Recorded data:
........
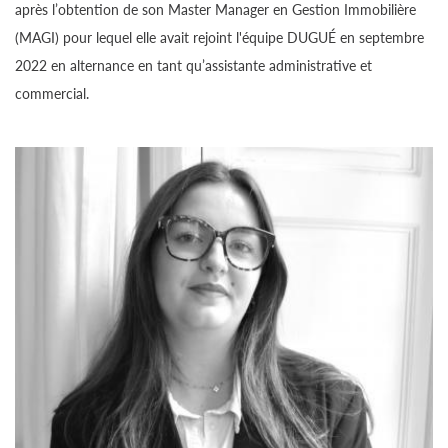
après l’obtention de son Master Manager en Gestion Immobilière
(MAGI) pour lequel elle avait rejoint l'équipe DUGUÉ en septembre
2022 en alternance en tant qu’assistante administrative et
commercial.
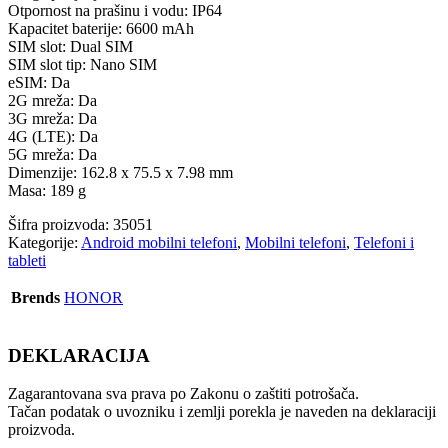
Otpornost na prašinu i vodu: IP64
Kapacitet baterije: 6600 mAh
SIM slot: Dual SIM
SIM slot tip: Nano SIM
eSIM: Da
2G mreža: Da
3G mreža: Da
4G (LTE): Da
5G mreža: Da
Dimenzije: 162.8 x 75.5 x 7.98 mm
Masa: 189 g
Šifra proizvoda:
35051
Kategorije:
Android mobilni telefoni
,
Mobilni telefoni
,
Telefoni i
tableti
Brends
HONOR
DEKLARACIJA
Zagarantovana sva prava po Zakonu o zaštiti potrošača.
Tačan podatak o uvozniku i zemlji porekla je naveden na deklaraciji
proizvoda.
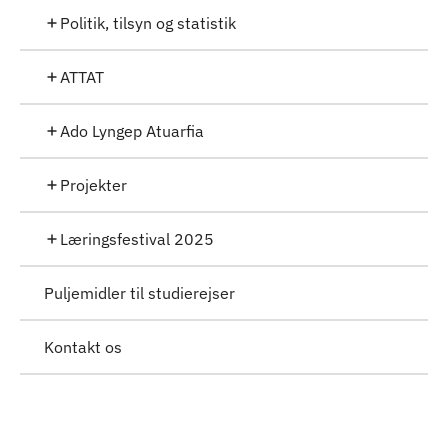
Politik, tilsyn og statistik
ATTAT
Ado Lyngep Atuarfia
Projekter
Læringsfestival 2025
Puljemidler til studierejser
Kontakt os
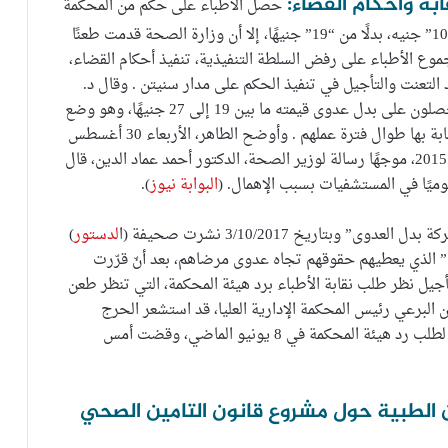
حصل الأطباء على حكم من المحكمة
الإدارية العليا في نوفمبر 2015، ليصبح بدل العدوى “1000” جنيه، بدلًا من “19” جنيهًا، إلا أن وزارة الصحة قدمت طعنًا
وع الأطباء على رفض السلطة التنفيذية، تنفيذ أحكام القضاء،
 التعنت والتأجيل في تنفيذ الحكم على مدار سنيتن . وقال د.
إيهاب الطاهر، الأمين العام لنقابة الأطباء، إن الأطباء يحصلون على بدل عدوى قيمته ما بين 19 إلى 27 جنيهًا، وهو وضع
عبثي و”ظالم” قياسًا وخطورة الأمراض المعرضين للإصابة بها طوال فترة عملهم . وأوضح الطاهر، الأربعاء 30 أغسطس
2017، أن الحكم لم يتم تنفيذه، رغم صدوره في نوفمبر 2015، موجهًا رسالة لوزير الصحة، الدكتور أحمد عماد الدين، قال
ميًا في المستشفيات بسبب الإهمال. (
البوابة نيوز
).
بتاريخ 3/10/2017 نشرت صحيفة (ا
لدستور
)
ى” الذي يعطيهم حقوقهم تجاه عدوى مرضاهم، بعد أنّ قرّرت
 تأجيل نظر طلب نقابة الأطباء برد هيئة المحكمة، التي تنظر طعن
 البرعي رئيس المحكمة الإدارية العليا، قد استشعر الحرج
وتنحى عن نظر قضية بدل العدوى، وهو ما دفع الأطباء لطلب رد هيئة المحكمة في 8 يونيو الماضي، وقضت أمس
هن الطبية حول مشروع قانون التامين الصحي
........
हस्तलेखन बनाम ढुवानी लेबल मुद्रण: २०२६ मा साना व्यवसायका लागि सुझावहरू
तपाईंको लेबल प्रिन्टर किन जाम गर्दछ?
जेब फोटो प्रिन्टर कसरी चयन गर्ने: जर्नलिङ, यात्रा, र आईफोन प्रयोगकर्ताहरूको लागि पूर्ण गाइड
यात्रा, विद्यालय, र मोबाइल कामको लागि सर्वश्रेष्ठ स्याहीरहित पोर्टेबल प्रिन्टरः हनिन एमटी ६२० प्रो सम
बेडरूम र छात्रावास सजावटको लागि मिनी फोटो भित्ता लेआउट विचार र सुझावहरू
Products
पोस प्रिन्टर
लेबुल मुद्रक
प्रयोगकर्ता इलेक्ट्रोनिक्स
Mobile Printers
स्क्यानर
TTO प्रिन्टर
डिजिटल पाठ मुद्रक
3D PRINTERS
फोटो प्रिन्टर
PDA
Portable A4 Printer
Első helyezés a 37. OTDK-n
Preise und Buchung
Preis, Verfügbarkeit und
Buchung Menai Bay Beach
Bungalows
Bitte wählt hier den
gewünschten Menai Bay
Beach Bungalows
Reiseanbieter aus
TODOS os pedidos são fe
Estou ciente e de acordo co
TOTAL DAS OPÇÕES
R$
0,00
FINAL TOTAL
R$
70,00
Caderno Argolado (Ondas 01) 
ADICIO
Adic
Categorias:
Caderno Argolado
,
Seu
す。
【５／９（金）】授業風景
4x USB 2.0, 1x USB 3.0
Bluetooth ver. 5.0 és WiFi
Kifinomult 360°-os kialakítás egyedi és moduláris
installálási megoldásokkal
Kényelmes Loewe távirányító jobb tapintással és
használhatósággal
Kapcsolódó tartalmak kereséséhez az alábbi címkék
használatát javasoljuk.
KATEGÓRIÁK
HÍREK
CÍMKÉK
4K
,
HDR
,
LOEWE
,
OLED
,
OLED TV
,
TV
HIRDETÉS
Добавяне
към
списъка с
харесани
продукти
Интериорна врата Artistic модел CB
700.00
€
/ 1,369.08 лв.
........
■ PROBLEM ■
What is needed is every line from the data above that includes the string "جنيه", copied out.

■ ANSWER TO THE EXERCISE ■
الإدارية العليا في نوفمبر 2015، ليصبح بدل العدوى “1000” جنيه، بدلًا من “19” جنيهًا، إلا أن وزارة الصحة قدمت طعنًا
إيهاب الطاهر، الأمين العام لنقابة الأطباء، إن الأطباء يحصلون على بدل عدوى قيمته ما بين 19 إلى 27 جنيهًا، وهو وضع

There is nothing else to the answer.